Nothing will push the limits of high dynamic range photography like shooting from the inside of a lava chute on the side of a volcano out into the equatorial sunshine at 8,000 feet above sea level. The sky was about 12 stops brighter than the rocks in the cave. I took three manually bracketed exposures at f/16, ISO 100, Canon EOS 7d, 10mm lens.
This is interesting, but certainly nothing like what I saw when I was there. The interior walls look pretty good. The rocks in the foreground seem good except for the erie purple lens flare running down the middle. The area outside the cave is where the whole thing falls apart. Bizarre blue skies that don’t quite extend all the way to the edge of the cave openings, garish rocks, and radiation green plants make me want to stay inside the cave and never leave. Obviously this tone-mapped image needs some help from Photoshop.

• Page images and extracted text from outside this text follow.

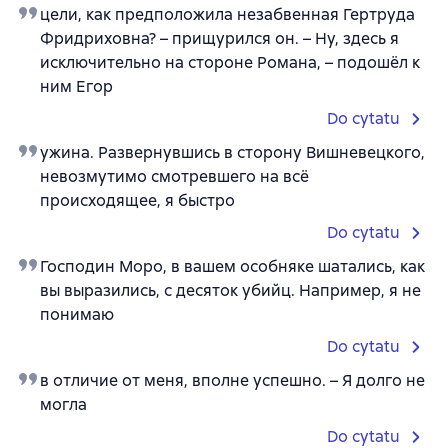
цели, как предположила незабвенная Гертруда
Фридриховна? – прищурился он. – Ну, здесь я
исключительно на стороне Романа, – подошёл к
ним Егор
Do cytatu
ужина. Развернувшись в сторону Вишневецкого,
невозмутимо смотревшего на всё
происходящее, я быстро
Do cytatu
Господин Моро, в вашем особняке шатались, как
вы выразились, с десяток убийц. Например, я не
понимаю
Do cytatu
в отличие от меня, вполне успешно. – Я долго не
могла
Do cytatu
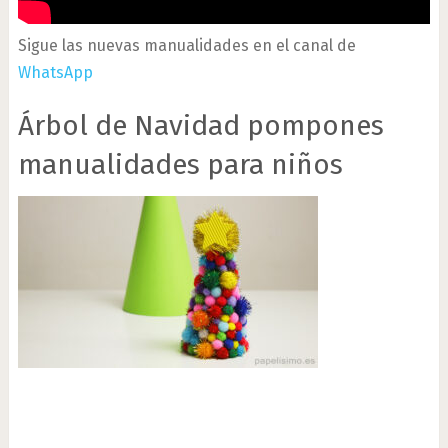
Sigue las nuevas manualidades en el canal de
WhatsApp
Árbol de Navidad pompones
manualidades para niños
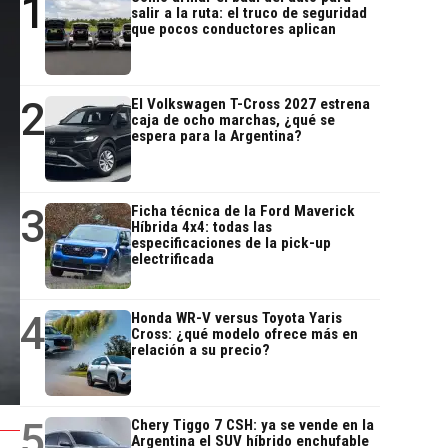
1
salir a la ruta: el truco de seguridad
que pocos conductores aplican
2
El Volkswagen T-Cross 2027 estrena
caja de ocho marchas, ¿qué se
espera para la Argentina?
3
Ficha técnica de la Ford Maverick
Híbrida 4x4: todas las
especificaciones de la pick-up
electrificada
4
Honda WR-V versus Toyota Yaris
Cross: ¿qué modelo ofrece más en
relación a su precio?
5
Chery Tiggo 7 CSH: ya se vende en la
Argentina el SUV híbrido enchufable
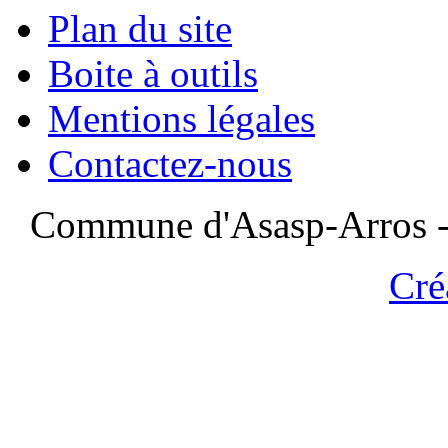
Plan du site
Boite à outils
Mentions légales
Contactez-nous
Commune d'Asasp-Arros - 
Cré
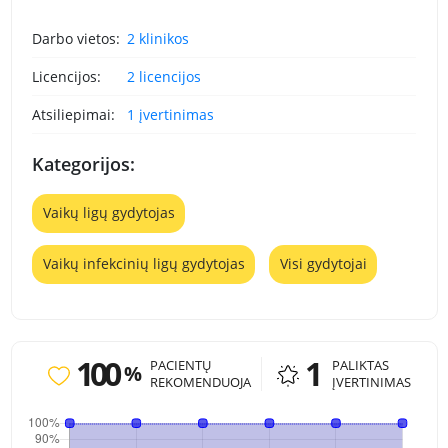
Darbo vietos:
2 klinikos
Licencijos:
2 licencijos
Atsiliepimai:
1 įvertinimas
Kategorijos:
Vaikų ligų gydytojas
Vaikų infekcinių ligų gydytojas
Visi gydytojai
100
1
PACIENTŲ
PALIKTAS
%
REKOMENDUOJA
ĮVERTINIMAS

Here is how I built up the layer stack in Photoshop (starting from the bottom and working upwards).
- The first step was to brighten the the entire image. Just because it is a cave does not mean it has to look dingy. A curves adjustment layer looked after that.
- Next priority was to replace the tone-mapped exterior with the perfectly good exposure that I exposed by metering off the sky. I dragged that image (RAW converted to TIF in Adobe Camera Raw) on to the tone-mapped image (while holding SHIFT to ensure the layers were aligned). I then ALT-Clicked on the new layer mask icon to create a black mask which I then proceeded to punch holes in to allow the natural looking exterior to show through.

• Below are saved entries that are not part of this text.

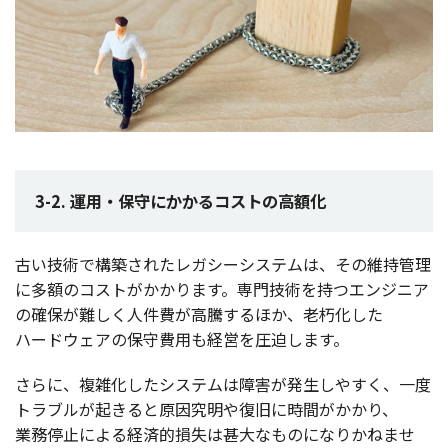
3-2. 運用・保守にかかるコストの高額化
古い
技術
で
構築
された
レガシーシステム
は、その
維持管理
に
多額
の
コスト
がかかります。
専門技術
を持つ
エンジニア
の
確保
が難しく
人件費
が
高騰
するほか、
老朽化
した
ハードウェア
の
保守費用
も
経営
を
圧迫
します。
さらに、
複雑化
した
システム
は
障害
が
発生
しやすく、
一度
トラブル
が起きると
原因究明
や
復旧
に
時間
がかかり、
業務停止
による
経済的損失
は
甚大
なものになりかねませ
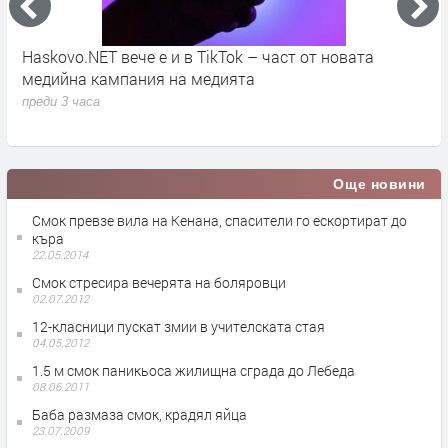
е е и в TikTok – част от новата
ОФК „Хасково“ старт
ния на медията
„Гигант“
преди 3 часа
Още новини
Смок превзе вила на Кенана, спасители го ескортират до
къра
22.05.2014
Смок стресира вечерята на боляровци
02.07.2012
12-класници пускат змии в учителската стая
04.05.2012
1.5 м смок паникьоса жилищна сграда до Лебеда
08.06.2011
Баба размаза смок, крадял яйца
23.07.2009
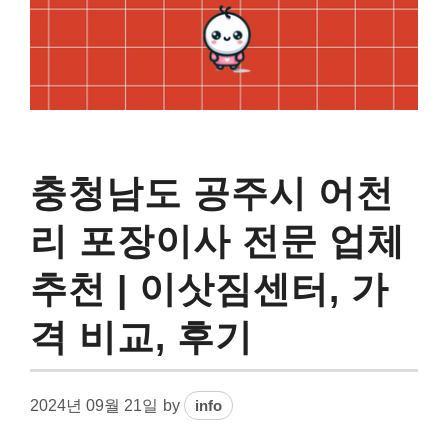
충청남도 공주시 어천
리 포장이사 전문 업체
추천 | 이삿짐센터, 가
격 비교, 후기
2024년 09월 21일
by
info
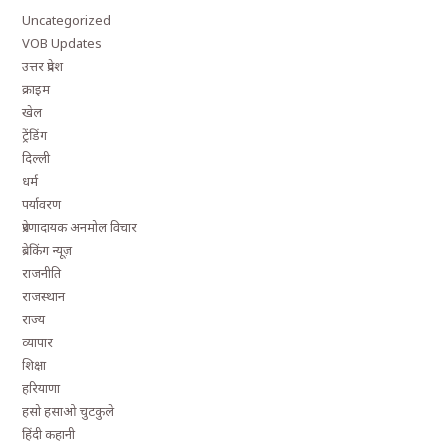
Uncategorized
VOB Updates
उत्तर प्रदेश
क्राइम
खेल
ट्रेंडिंग
दिल्ली
धर्म
पर्यावरण
प्रेरणादायक अनमोल विचार
ब्रेकिंग न्यूज़
राजनीति
राजस्थान
राज्य
व्यापार
शिक्षा
हरियाणा
हसो हसाओ चुटकुले
हिंदी कहानी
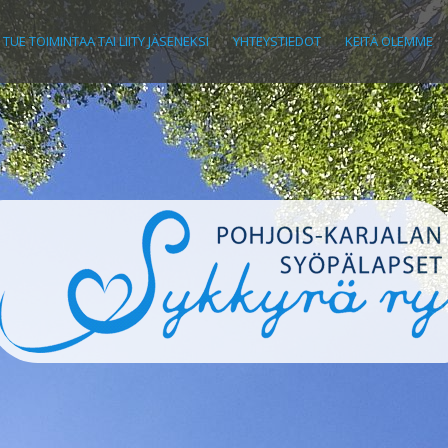
TUE TOIMINTAA TAI LIITY JÄSENEKSI
YHTEYSTIEDOT
KEITÄ OLEMME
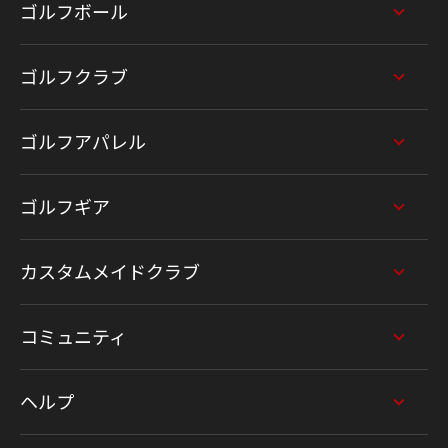
ゴルフボール
ゴルフクラブ
ゴルフアパレル
ゴルフギア
カスタムメイドクラブ
コミュニティ
ヘルプ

- The exterior looked a little too dark when compared to the interior of the cave, and the the clouds looked gray. A levels adjustment layer restored the white point of the clouds to pure white. Much better already.
- Now it was time to replace the purple glowing rocks with the more neutral rocks from the cave interior exposure. A layer mask was used to paint in the neutral rocks over the purple rocks.

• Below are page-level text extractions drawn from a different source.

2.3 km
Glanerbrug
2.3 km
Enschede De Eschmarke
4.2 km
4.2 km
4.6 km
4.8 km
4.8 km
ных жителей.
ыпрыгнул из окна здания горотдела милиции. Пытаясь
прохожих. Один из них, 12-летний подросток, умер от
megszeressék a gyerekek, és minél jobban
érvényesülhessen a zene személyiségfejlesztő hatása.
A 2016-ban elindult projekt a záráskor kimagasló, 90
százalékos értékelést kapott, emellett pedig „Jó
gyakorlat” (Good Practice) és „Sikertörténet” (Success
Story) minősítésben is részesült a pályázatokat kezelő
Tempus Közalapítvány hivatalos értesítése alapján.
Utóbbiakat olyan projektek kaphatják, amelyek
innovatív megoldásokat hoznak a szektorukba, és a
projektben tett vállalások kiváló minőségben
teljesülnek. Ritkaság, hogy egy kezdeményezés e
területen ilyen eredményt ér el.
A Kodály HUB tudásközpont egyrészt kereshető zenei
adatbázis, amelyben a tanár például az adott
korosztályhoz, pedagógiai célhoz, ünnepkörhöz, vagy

- There was still a hot spot from the lens flare so a curves adjustment layer was used to darken that down.
- Since the rocks were backlit, it would be logical for the sides of the rock facing the camera to be pretty much black. An image needs some black to anchor it anyways. A new black point was set on yet another adjustment layer. The darkness was painted in on the near side of the rocks and in the bottom corners.
- Almost there. Some flare surrounding the top opening was neutralized with another levels adjustment layer.
- Finally, the rocks still seemed to have a bit of a purple tinge to them. A hue and saturation adjustment layer eliminated that.
So, that’s it. Noise in the sky was no longer an issue because that exposure was metered off the sky in the first place. Noise in the shadows was pushed into darkness by levels and desaturation adjustment layers. The rest of the cave interior is so textured that noise is hidden. Sharpening does not seem to be required.
After many failed attempts to process these RAW files over the year since I captured them, I am finally happy with the outcome. Please let me know what you think. After all, we are all fellow pilgrims on this quest to capture extreme light.